* **Task instructions**: In the records below, which lines include "Etat"? Copy them.

* **Given information**:
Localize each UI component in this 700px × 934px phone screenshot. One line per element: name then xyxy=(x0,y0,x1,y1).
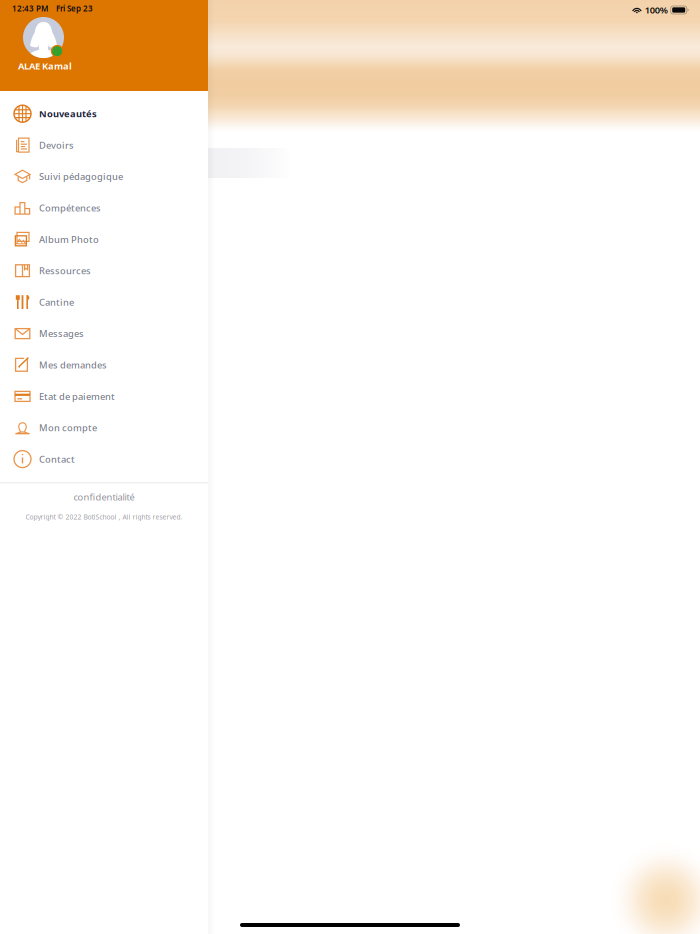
button[interactable]: Mon compte xyxy=(0,412,208,443)
button[interactable]: Cantine xyxy=(0,286,208,318)
staticText: Album Photo xyxy=(39,233,99,246)
staticText: Mes demandes xyxy=(39,359,107,371)
staticText: ALAE Kamal xyxy=(18,60,72,72)
staticText: Etat de paiement xyxy=(39,390,115,402)
button[interactable]: Mes demandes xyxy=(0,349,208,381)
button[interactable]: Etat de paiement xyxy=(0,381,208,412)
staticText: Suivi pédagogique xyxy=(39,170,123,183)
staticText: 12:43 PM xyxy=(12,3,48,14)
button[interactable]: Ressources xyxy=(0,255,208,286)
staticText: Ressources xyxy=(39,264,91,277)
staticText: Devoirs xyxy=(39,139,74,151)
button[interactable]: Nouveautés xyxy=(0,98,208,129)
button[interactable]: Devoirs xyxy=(0,129,208,161)
staticText: Copyright © 2022 BotiSchool , All rights… xyxy=(26,512,182,521)
staticText: Mon compte xyxy=(39,422,97,434)
button[interactable]: Messages xyxy=(0,318,208,349)
button[interactable]: confidentialité xyxy=(0,483,208,510)
button[interactable]: Nouveau message xyxy=(604,838,700,934)
staticText: Nouveautés xyxy=(39,108,97,120)
staticText: Cantine xyxy=(39,296,74,308)
button[interactable]: Contact xyxy=(0,443,208,475)
staticText: Messages xyxy=(39,327,84,340)
button[interactable]: Compétences xyxy=(0,192,208,224)
staticText: Contact xyxy=(39,453,75,465)
button[interactable]: Album Photo xyxy=(0,224,208,255)
staticText: Compétences xyxy=(39,202,101,214)
staticText: confidentialité xyxy=(74,491,134,503)
staticText: 100% xyxy=(645,4,668,16)
staticText: Fri Sep 23 xyxy=(56,3,93,14)
button[interactable]: Suivi pédagogique xyxy=(0,161,208,192)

* **Answer for the task**:
staticText: Etat de paiement xyxy=(39,390,115,402)
button[interactable]: Etat de paiement xyxy=(0,381,208,412)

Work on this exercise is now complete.